# WHAT IS BEING ASKED
In the listing below, find every line with the string "support" and pull it out.

# SUPPLIED MATERIAL
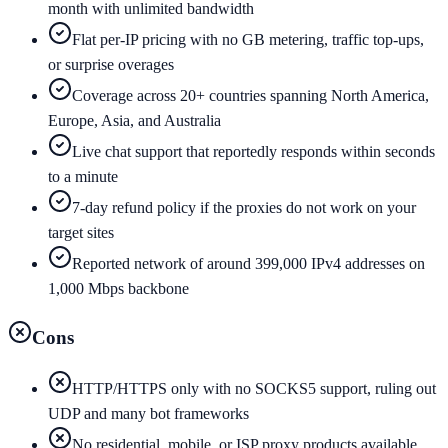
month with unlimited bandwidth
Flat per-IP pricing with no GB metering, traffic top-ups,
or surprise overages
Coverage across 20+ countries spanning North America,
Europe, Asia, and Australia
Live chat support that reportedly responds within seconds
to a minute
7-day refund policy if the proxies do not work on your
target sites
Reported network of around 399,000 IPv4 addresses on
1,000 Mbps backbone
Cons
HTTP/HTTPS only with no SOCKS5 support, ruling out
UDP and many bot frameworks
No residential, mobile, or ISP proxy products available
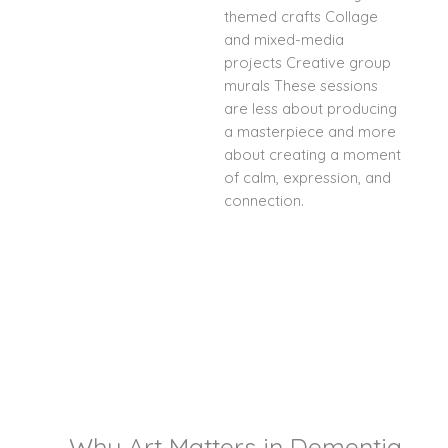
themed crafts Collage
and mixed-media
projects Creative group
murals These sessions
are less about producing
a masterpiece and more
about creating a moment
of calm, expression, and
connection.
Why Art Matters in Dementia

# OUTPUT
Live chat support that reportedly responds within seconds
HTTP/HTTPS only with no SOCKS5 support, ruling out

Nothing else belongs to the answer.